The bond market wasn’t waiting for a payroll report or some negative statistic for Industrial Production to show it the massive economic disruption, that’s not what goes on here. On the contrary, it was trading on the more and more likely carnage which would be our global future out way past any economic data account – to the growing exclusion of all possibilities, beyond that point, of avoiding such a future fate.

The point of no macro return.



Another equally good example, eerily similar to today: 2018’s landmine.

For all of that year beforehand, shouts of exceeding confidence, inflation hysteria, and only more upcoming success. Jay Powell’s Fed turned “hawkish” and then more hawkish still absolutely drowning out (in the mainstream) increasing yet relatively shy warnings, the creaks and cracks, the hints and allegations of another very different possible outcome but one that could be dismissed and ignored since it hadn’t really pressed its case (unless you closely followed eurodollar futures).

Before the landmine, downside risk and negative pressures and potential. Following it, no longer risk or potential, now reality. That landmine just about over, on January 3, 2019, I wrote:

We’ve moved past warnings about future risks, though. May 29’s collateral call was a warning. The WTI curve flipping into contango was a warning. No more. This is a prediction about the short run and intermediate term.

Why? This from February 2019 summed it all up: “In a very short period of time, expectations went from somewhat plausibly imminent boom to possibly imminent global recession.”

Jay Powell’s FOMC actually did its last rate hike in December 2018, a rate hike during the thing while it was all going on. No surprise (to those paying attention and able to decode curves), therefore, mere weeks later, desperately attempting to make sense and digest what had just happened, the Fed’s hawkish streak abruptly turned chicken; in just three weeks, officials went from rate hike on surefire inflation to talking in public as if inflation was some puzzle and mystery beyond their collected ken.

The greatest boom in decades has turned out to be the most fragile boom ever; therefore, it wasn’t a boom.

This more than anything explains what happened in December, as well as all the escalating warnings leading up to it. It wasn’t financial market volatility so much as the curtain being pulled back exposing reality.

The landmine blew it all up. Bonds, situated on the real economy, inside the money system which makes it go (or stops it from going), the market had told you unequivocally exactly what was happening when it was happening.
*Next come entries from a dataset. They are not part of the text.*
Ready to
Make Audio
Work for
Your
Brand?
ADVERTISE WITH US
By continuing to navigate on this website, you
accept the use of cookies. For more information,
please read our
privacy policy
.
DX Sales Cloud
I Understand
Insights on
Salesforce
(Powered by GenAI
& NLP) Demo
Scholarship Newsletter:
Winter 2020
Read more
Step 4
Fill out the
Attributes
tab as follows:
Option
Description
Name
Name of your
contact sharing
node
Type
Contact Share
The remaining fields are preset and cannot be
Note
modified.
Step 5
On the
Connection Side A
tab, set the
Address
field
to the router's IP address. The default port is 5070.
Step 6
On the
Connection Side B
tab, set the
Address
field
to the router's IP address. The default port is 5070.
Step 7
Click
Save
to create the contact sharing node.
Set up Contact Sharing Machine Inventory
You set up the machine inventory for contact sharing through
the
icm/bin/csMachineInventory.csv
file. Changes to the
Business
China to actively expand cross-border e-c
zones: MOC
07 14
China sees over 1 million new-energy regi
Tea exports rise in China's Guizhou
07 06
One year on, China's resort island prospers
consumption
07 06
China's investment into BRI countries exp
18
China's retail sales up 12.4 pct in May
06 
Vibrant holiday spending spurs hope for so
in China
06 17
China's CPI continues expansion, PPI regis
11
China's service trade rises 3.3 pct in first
Jay Powell and his rate hikes didn’t matter; following the landmine there weren’t any more. Instead rate cuts before August 2019 (and then September’s repo rumble). The Fed’s non-money monetary policy got blown up as collateral (pun intended) damage from the landmine, too.

Today might be one more good November day to remember these things. Jay Powell’s back up on his hawk flashing Bernanke’s taper. At least with Bernanke, though, the bond market gave him a tiny bit of leeway, if only six and a half months. This time, the only minor reflation in bonds was a long, long time ago back when the ports in Los Angeles were first clogged and the whole thing seemed fun.
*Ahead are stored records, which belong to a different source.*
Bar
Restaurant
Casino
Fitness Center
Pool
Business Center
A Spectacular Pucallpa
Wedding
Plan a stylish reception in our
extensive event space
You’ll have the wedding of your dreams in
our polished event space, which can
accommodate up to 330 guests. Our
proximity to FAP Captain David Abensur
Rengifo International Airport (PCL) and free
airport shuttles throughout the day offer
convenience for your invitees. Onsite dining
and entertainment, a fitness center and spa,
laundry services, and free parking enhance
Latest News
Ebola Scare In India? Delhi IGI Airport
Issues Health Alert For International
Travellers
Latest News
The world hasn’t struck a landmine yet in 2021, but the small September/October rise in interest rates globally is starting to really seem like that was far more to do with September and October than even more huge CPIs and the like – including that last six point two.

Rates went a bit higher, while overall the curve flattened, in September and October 2018, as well.

This roughening of the outlook will be, more than it already has been, attributed to COVID; as if the bond market hadn’t last year realized (and factored) how case counts, hospitalizations, and government overreach weren’t all seasonal. Three years ago “they” had “trade wars.”

Instead, the actual risks only begin with what’s already floating around the Pacific. Should another landmine strike, we’ll know then, like the preceding ones, all those are no longer risks.